FinCEN Proposed Regulations. FinCEN has issued Proposed Regulations that, among other things, provide a more detailed definition of the financial accounts that would be subject to FBAR reporting, certain specific rules and exceptions regarding when persons with signature or other authority over accounts must file FBARs, an expanded consolidated reporting mechanism for filing FBARs in certain cases, and a revised set of instructions for the FBAR form that would implement the changes in the regulations. Under the Proposed Regulations, accounts subject to reporting include an account with a mutual fund or similar pooled fund which issues shares available to the general public that have a regular net asset value determination and regular redemptions.

Typical hedge and private equity funds are not included in the Proposed Regulations’ current definition of mutual fund or similar pooled fund. The Proposed Regulations reserve on the issue of other investment funds and the preamble to the Proposed Regulations makes it clear that Treasury is continuing to study these issues. Thus, the Proposed Regulations may not be the last word for private investment funds.
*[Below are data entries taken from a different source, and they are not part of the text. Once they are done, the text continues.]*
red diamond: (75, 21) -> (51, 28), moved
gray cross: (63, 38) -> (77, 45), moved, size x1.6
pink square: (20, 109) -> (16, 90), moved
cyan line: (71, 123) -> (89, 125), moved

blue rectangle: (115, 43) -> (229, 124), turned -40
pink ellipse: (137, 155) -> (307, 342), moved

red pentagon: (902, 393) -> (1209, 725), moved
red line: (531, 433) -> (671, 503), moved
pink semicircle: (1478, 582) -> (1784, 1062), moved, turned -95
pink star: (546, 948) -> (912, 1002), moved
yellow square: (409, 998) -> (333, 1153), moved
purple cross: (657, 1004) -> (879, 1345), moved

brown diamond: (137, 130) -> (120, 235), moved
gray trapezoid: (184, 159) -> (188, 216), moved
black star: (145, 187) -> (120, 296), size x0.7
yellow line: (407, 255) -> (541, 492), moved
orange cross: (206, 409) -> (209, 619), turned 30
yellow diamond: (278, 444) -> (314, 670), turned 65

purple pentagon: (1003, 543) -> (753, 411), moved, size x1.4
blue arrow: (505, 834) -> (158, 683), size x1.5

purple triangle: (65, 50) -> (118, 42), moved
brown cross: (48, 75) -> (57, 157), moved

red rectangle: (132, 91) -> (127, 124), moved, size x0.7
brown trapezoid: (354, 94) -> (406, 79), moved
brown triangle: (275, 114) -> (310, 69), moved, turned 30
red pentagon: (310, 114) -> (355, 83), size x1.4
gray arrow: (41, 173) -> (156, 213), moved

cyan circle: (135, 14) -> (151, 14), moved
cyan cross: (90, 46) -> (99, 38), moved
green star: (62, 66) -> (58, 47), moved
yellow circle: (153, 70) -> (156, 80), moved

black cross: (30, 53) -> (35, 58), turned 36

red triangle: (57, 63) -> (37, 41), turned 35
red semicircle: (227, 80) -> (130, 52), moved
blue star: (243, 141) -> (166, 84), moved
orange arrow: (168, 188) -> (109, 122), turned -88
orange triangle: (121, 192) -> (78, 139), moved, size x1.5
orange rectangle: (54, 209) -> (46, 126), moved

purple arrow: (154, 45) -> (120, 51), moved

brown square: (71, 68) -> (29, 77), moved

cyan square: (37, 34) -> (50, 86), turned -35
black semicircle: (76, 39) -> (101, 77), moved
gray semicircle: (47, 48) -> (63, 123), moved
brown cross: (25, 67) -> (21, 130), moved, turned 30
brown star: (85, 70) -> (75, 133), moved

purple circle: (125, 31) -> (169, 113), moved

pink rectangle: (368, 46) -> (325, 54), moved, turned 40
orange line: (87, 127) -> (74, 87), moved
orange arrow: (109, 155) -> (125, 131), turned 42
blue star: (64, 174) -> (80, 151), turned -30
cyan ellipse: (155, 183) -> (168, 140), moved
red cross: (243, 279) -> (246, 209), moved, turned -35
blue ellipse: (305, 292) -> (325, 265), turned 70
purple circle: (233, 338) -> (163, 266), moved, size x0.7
IRS Guidance. In addition, the IRS issued a Notice, Notice 2010-23, and an Announcement, Announcement 2010-16, related to FBAR filings. The Notice provides three important changes and clarifications:

  1. Foreign “Commingled Funds” Do Not Include Offshore Private Equity and Hedge Funds. For purposes of FBAR filing, the IRS will not interpret the term “commingled fund” to apply to funds other than mutual funds with respect to FBARs for calendar years 2009 and prior years. For these purposes, “a financial interest in, or signature authority over, a foreign hedge fund or private equity fund” is specifically excluded from the term “commingled fund.” Accordingly, United States persons holding interests in offshore private equity and hedge funds will not be required to file FBARs with respect to those funds for 2009 and prior years. United States persons holding interests in offshore mutual funds will still be required to file an FBAR, unless another exception applies.  
  2. Signature Authority but No Financial Interest. Persons with signature authority over, but no financial interest in, a foreign financial account for which an FBAR would otherwise have been due on June 30, 2010 now have until June 30, 2011 to file FBARs with respect to those foreign financial accounts. This applies for the 2010 and prior calendar years.
  3. FBAR Reporting on Tax Returns. If a taxpayer has no other reportable foreign financial accounts for the year in question, a taxpayer who qualifies for the filing relief provided in (1) and (2) above should check the “no” box in response to FBAR-related questions found on federal tax forms for 2009 and earlier years that ask about the existence of a financial interest in, or signature authority over, a foreign financial account.

Announcement 2010-16 suspends the requirement to file the FBAR due on June 30, 2010 for all persons who are not United States citizens, residents, or domestic entities. In addition, all potential FBAR filers are permitted to rely on the definition of “United States person” found in the July 2000 version of the FBAR instructions to determine if they have a filing obligation for the 2009 and earlier calendar years. Consistent with earlier IRS pronouncements,2 this narrows the definition of “United States person” found in the instructions to the FBAR from October 2008, which included “a person in and doing business in the United States” and would have required certain foreign entities and individuals to file FBARs.